Da Savana Padana a La Pelle dell'Orso: com'è avvenuto questo passaggio di scrittura e cosa significa per te?

«Io sono uno storyteller puro, un narratore che ama inventare e raccontare storie liberamente senza farsi condizionare da sciocche etichette di genere o predefinizioni da prodotto di consumo letterario. Credo che Savana Padana abbia a suo modo raccontato il nordest in una maniera assolutamente nuova e originale: dissacrante, dirompente, politicamente scorretta. C'è chi l'ha definito pulp, chi crime, noir, western. Per me Savana Padana è una storia e basta, così come lo è La pelle dell'orso, anche se si tratta di un romanzo molto diverso sia per i toni, sia per la profondità psicologica dei personaggi e infine per la dimensione fortemente epica della vicenda. Ma che genere letterario è? Boh! E' un romanzo d'avventura? È di formazione? Di iniziazione? Io dico che è un romanzo e basta. Spero solo che sia bello e che i lettori lo apprezzino, perché l'unica definizione che si addice ai miei romanzi è quella di “narrativa popolare”».

Perché sei tornato indietro al tempo del Vajont per ambientare il tuo libro?

«Prima ancora del Vajont ci sono le montagne, le Dolomiti con le loro pareti rocciose, i loro cieli, i loro boschi, gli animali e gli uomini che vivevano lassù in quegli anni, con i loro caratteri scolpiti nel legno e nella roccia. Con i rapporti tra padre e figlio ancora cristallizzati nel tempo che fu. Poi c'è il Vajont. Come si fa a dimenticare una tragedia come quella del Vajont? Per noi veneti, ma in realtà per tutto il Paese è stata una delle pagine più tristi della nostra storia contemporanea. E' una tragedia che non dobbiamo dimenticare, soprattutto perché doveva essere evitata e poteva essere evitata. Altro che la natura selvaggia, è l'uomo il più grande e feroce nemico dell'uomo!»

Il dodicenne Domenico rievoca i personaggi alla Jack London, con un timbro chiaro, fuori dal tempo. Perché hai scelto lui?

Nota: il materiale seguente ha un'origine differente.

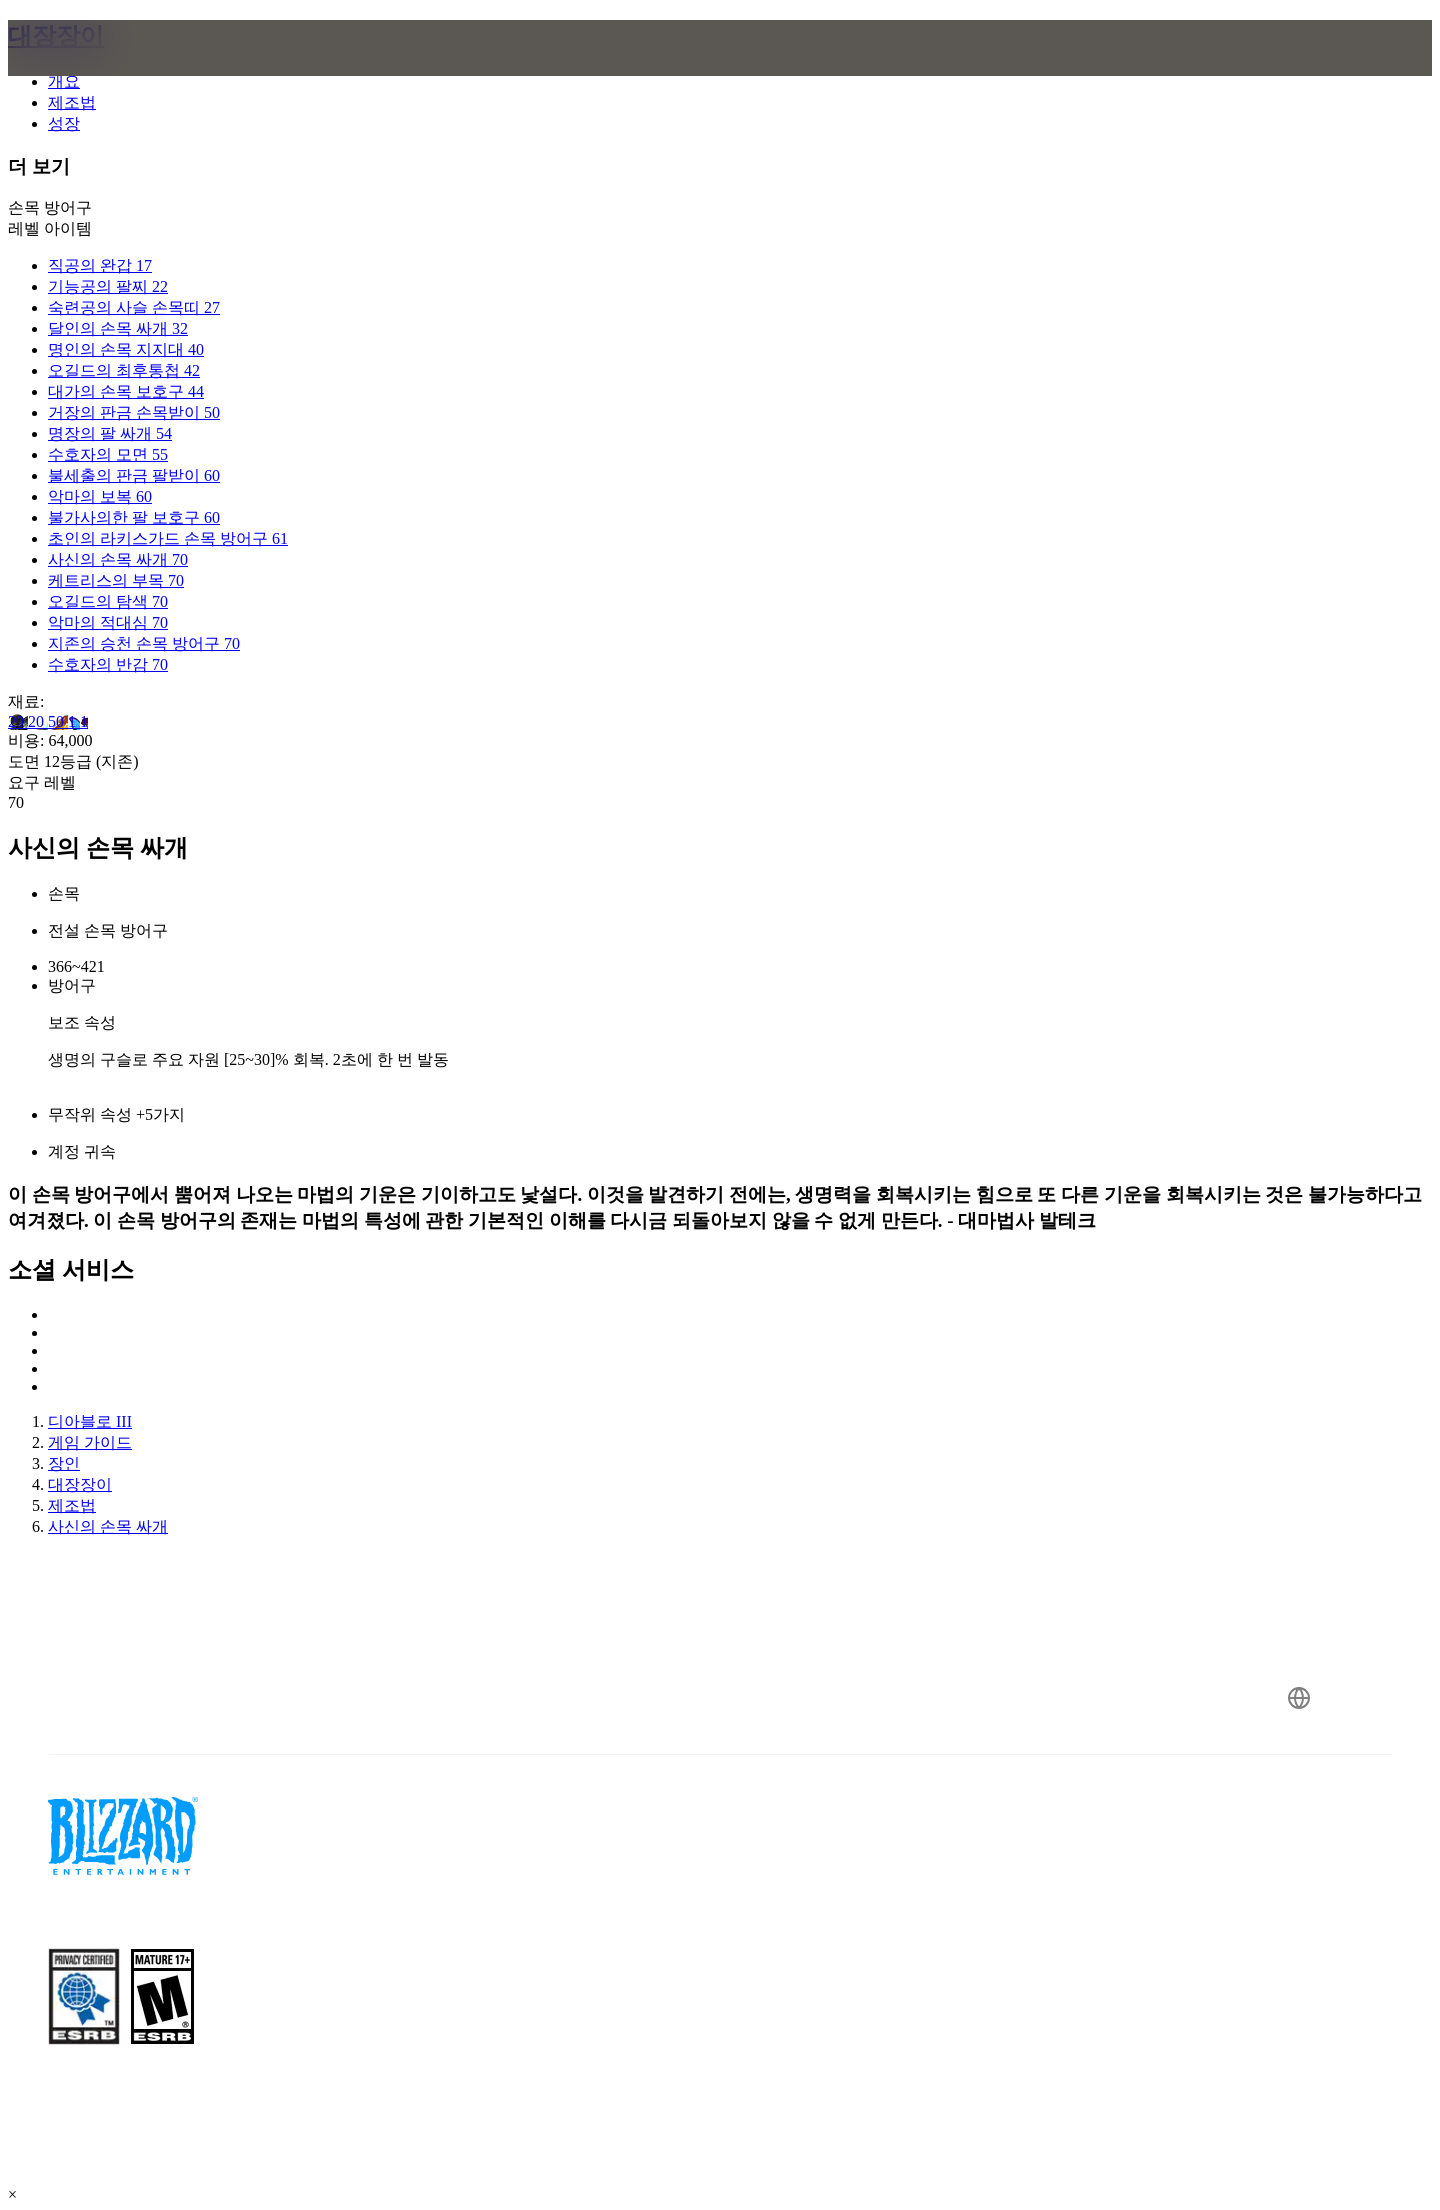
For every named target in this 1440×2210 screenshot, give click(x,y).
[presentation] (98, 72)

«Domenico è un ragazzino sveglio, scaltro, forte ma anche estremamente sensibile, con un bisogno d'affetto incolmabile e una grande voglia d'avventura. Per certi versi Domenico siamo tutti noi a dodici anni, solo che lui porta in in sé qualcosa di epico, di eroico e insieme di tragico, aspetti profondi che lo rendono diverso dai dodicenni che eravamo noi. Sta tutto qui il suo ruolo, in questo suo status letterario eroico, ed è per questo che lo seguiamo con passione tra i boschi, tra le sue mille difficoltà. Ed è per questo che lo amiamo. Flannery O' Connor disse: “Chiunque sia sopravvissuto alla propria infanzia, possiede informazioni sulla vita per il resto dei propri giorni.” Esattamente questo succede a Domenico. Egli “sopravvive”. E da quel momento nulla sarà come prima».

All'inizio non è sbagliato credere che Domenico possa non aver paura del Grande Orso perché magari gli diventerà amico, complice, piuttosto che acerrimo nemico. Volevi un duello in pagina fra uomo-natura e intergenerazionale?

«Il duello fra Uomo e Natura da un lato e fra Uomo e Leggenda dall'altro è senza dubbio il tema centrale della prima parte del romanzo. Ma poi tutto cambia…»

Sin dalle prime pagine intermezzi con l'uso del dialetto, in modo garbato. Come direttore di Scuola Twain credi sia davvero importante non perdere questo tesoro linguistico?

«Tengo a precisare che non si tratta di dialetto, ma di una vera e propria lingua. Il ladino. Una lingua antichissima ancora parlata da quelle parti dove il tempo sembra scorrere molto più lento che quaggiù, a valle. Sulla questione linguistica rischiamo di aprire un discorso troppo lungo e complesso. Comunque sì, credo sia importante non perdere il preziosissimo tesoro che ogni minoranza linguistica offre».